A ball is dropped from a height of $10$ meters. Each time it bounces, it reaches $\dfrac{3}{5}$ of the previous height. Find the total vertical distance traveled by the ball.
Show Solution
The ball falls $10$ m initially. It then bounces up $10 \cdot \dfrac{3}{5} = 6$ m and falls $6$ m, then bounces up $6 \cdot \dfrac{3}{5} = 3.6$ m and falls $3.6$ m, and so on.

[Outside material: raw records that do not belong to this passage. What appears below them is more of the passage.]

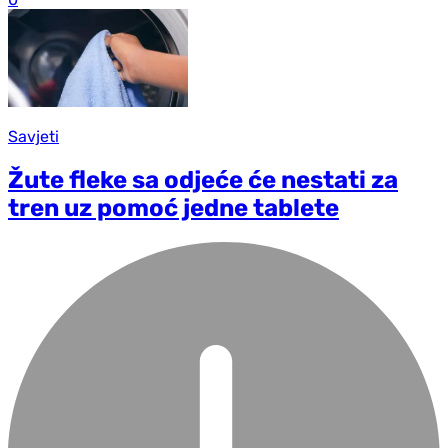
Savjeti
Žute fleke sa odjeće će nestati za
tren uz pomoć jedne tablete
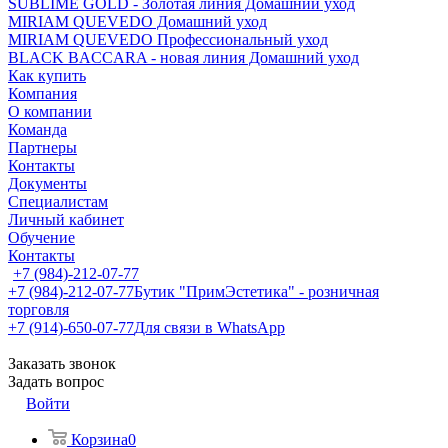
SUBLIME GOLD - Золотая линия Домашний уход
MIRIAM QUEVEDO Домашний уход
MIRIAM QUEVEDO Профессиональный уход
BLACK BACCARA - новая линия Домашний уход
Как купить
Компания
О компании
Команда
Партнеры
Контакты
Документы
Специалистам
Личный кабинет
Обучение
Контакты
+7 (984)-212-07-77
+7 (984)-212-07-77
Бутик "ПримЭстетика" - розничная
торговля
+7 (914)-650-07-77
Для связи в WhatsApp
Заказать звонок
Задать вопрос
Войти
Корзина
0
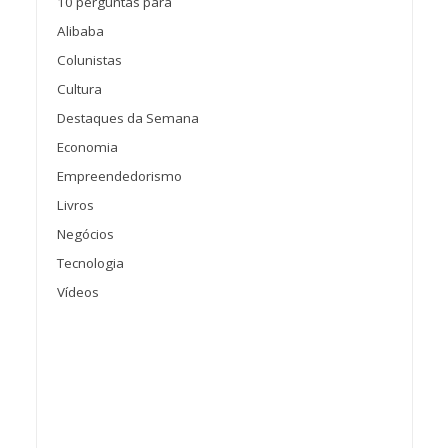
10 perguntas para
Alibaba
Colunistas
Cultura
Destaques da Semana
Economia
Empreendedorismo
Livros
Negócios
Tecnologia
Vídeos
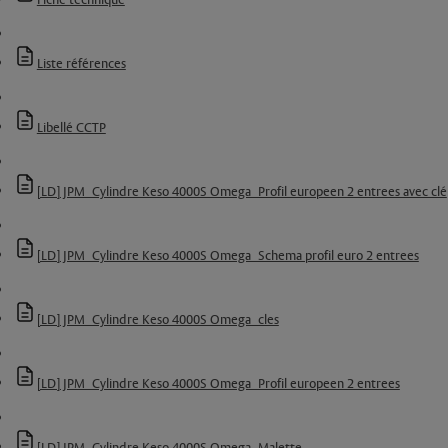
Fiche technique
Liste références
Libellé CCTP
[LD] JPM_Cylindre Keso 4000S Omega_Profil europeen 2 entrees avec clé
[LD] JPM_Cylindre Keso 4000S Omega_Schema profil euro 2 entrees
[LD] JPM_Cylindre Keso 4000S Omega_cles
[LD] JPM_Cylindre Keso 4000S Omega_Profil europeen 2 entrees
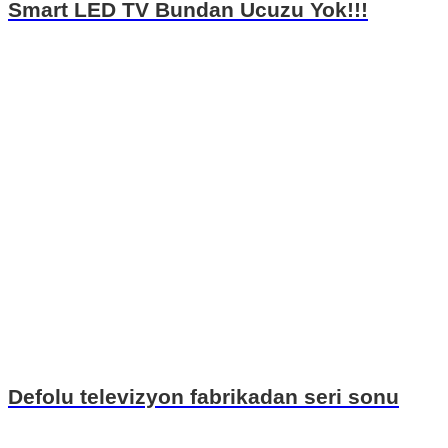
Smart LED TV Bundan Ucuzu Yok!!!
Defolu televizyon fabrikadan seri sonu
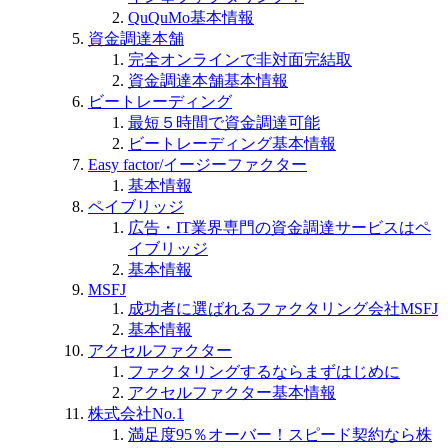
QuQuMo基本情報
資金調達本舗
完全オンラインで非対面完結取
資金調達本舗基本情報
ビートレーディング
最短５時間で資金調達可能
ビートレーディング基本情報
Easy factor/イージーファクター
基本情報
ペイブリッジ
広告・IT業界専門の資金調達サービスはペ
イブリッジ
基本情報
MSFJ
成功者に選ばれるファクタリング会社MSFJ
基本情報
アクセルファクター
ファクタリングするならまずはじめに
アクセルファクター基本情報
株式会社No.1
満足度95％オーバー！スピード契約なら株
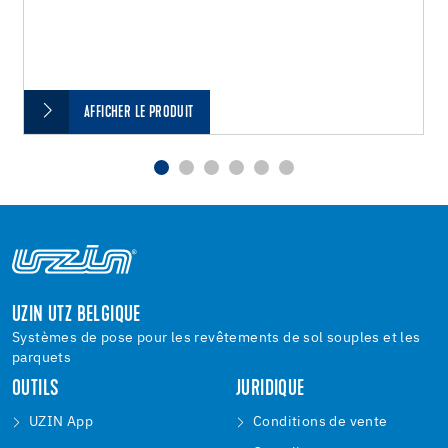
AFFICHER LE PRODUIT
UZIN UTZ BELGIQUE
Systèmes de pose pour les revêtements de sol souples et les
parquets
OUTILS
JURIDIQUE
UZIN App
Conditions de vente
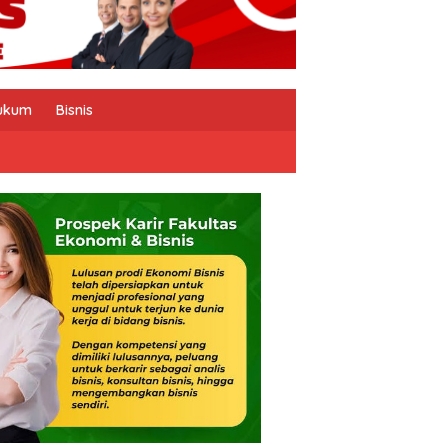
ukum
Bisnis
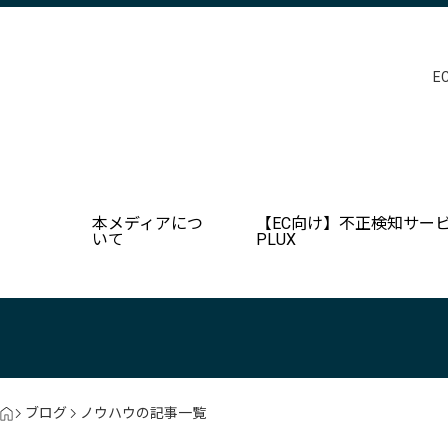
E
本メディアにつ
【EC向け】不正検知サービ
いて
PLUX
ブログ
ノウハウの記事一覧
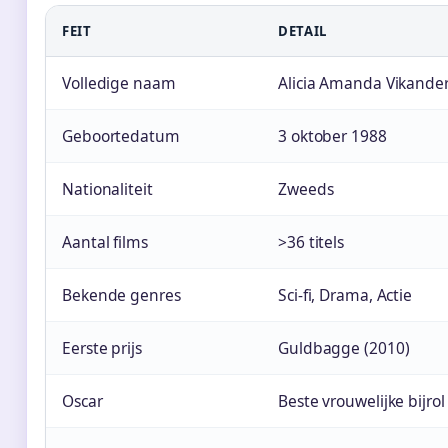
FEIT
DETAIL
Volledige naam
Alicia Amanda Vikande
Geboortedatum
3 oktober 1988
Nationaliteit
Zweeds
Aantal films
>36 titels
Bekende genres
Sci-fi, Drama, Actie
Eerste prijs
Guldbagge (2010)
Oscar
Beste vrouwelijke bijrol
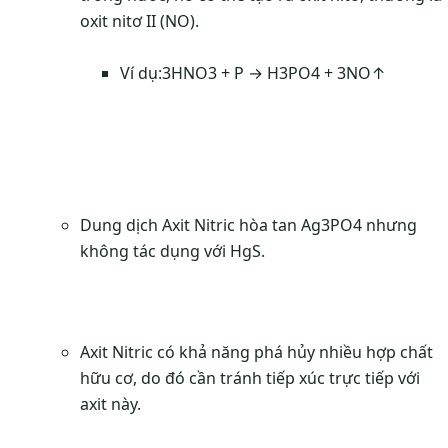
oxit nitơ II (NO).
Ví dụ:3HNO3 + P → H3PO4 + 3NO↑
Dung dịch Axit Nitric hòa tan Ag3PO4 nhưng
không tác dụng với HgS.
Axit Nitric có khả năng phá hủy nhiều hợp chất
hữu cơ, do đó cần tránh tiếp xúc trực tiếp với
axit này.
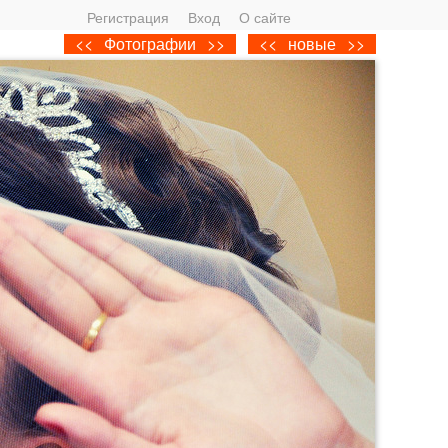
Регистрация
Вход
О сайте
<<
Фотографии
>>
<<
новые
>>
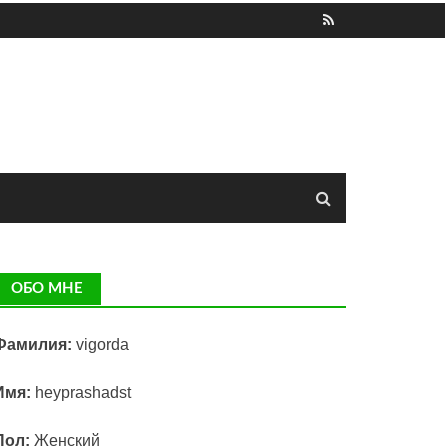
ОБО МНЕ
Фамилия:
vigorda
Имя:
heyprashadst
Пол:
Женский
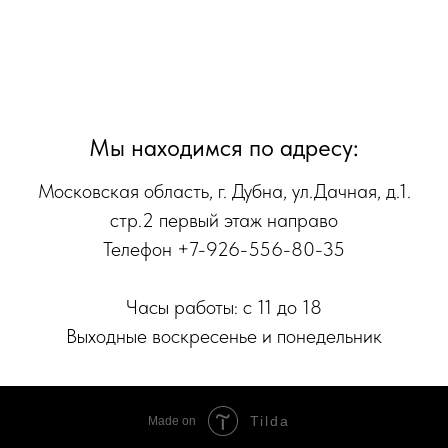
Мы находимся по адресу:
Московская область, г. Дубна, ул.Дачная, д.1.
стр.2 первый этаж направо
Телефон +7-926-556-80-35
Часы работы: с 11 до 18
Выходные воскресенье и понедельник
Tilda
Made on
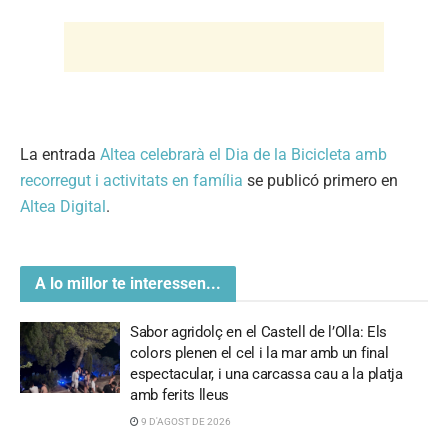
La entrada
Altea celebrarà el Dia de la Bicicleta amb
recorregut i activitats en família
se publicó primero en
Altea Digital
.
A lo millor te interessen...
Sabor agridolç en el Castell de l’Olla: Els
colors plenen el cel i la mar amb un final
espectacular, i una carcassa cau a la platja
amb ferits lleus
9 D'AGOST DE 2026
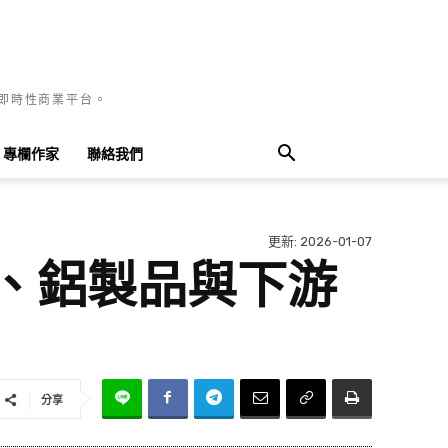
國即時性商業平台。
專欄作家
聯絡我們
更新:
2026-01-07
鐵、鋁製品與下游
分享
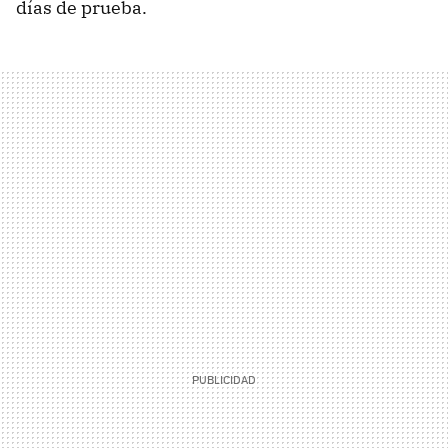
días de prueba.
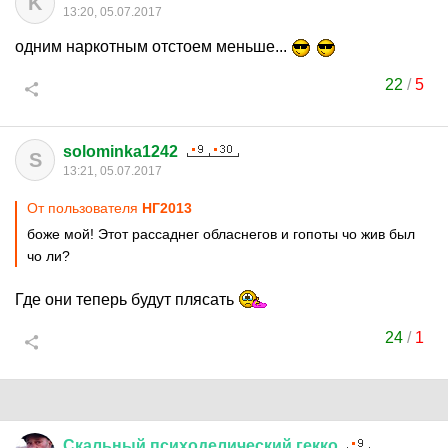
K
13:20, 05.07.2017
одним наркотным отстоем меньше...
22
/
5
solominka1242
S
13:21, 05.07.2017
От пользователя
НГ2013
боже мой! Этот рассаднег обласнегов и гопоты чо жив был
чо ли?
Где они теперь будут плясать
24
/
1
Скальный
психоделический
гекко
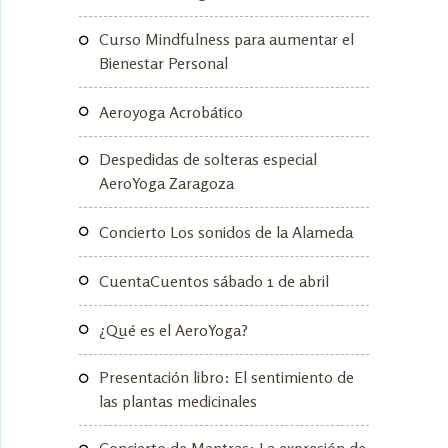
Curso Mindfulness para aumentar el
Bienestar Personal
Aeroyoga Acrobático
Despedidas de solteras especial
AeroYoga Zaragoza
Concierto Los sonidos de la Alameda
CuentaCuentos sábado 1 de abril
¿Qué es el AeroYoga?
Presentación libro: El sentimiento de
las plantas medicinales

Total distance $= 10 + 2(6 + 3.6 + 2.16 + \cdots) = 10 + 2 \displaystyle\sum_{n=1}^{\infty} 10 \cdot \left(\frac{3}{5}\right)^n$.
The sum $\displaystyle\sum_{n=1}^{\infty} 10 \cdot \left(\frac{3}{5}\right)^n = 10 \cdot \frac{3/5}{1 - 3/5} = 10 \cdot \frac{3/5}{2/5} = 10 \cdot \frac{3}{2} = 15$.
Total distance $= 10 + 2(15) = 10 + 30 = \mathbf{40}$ meters.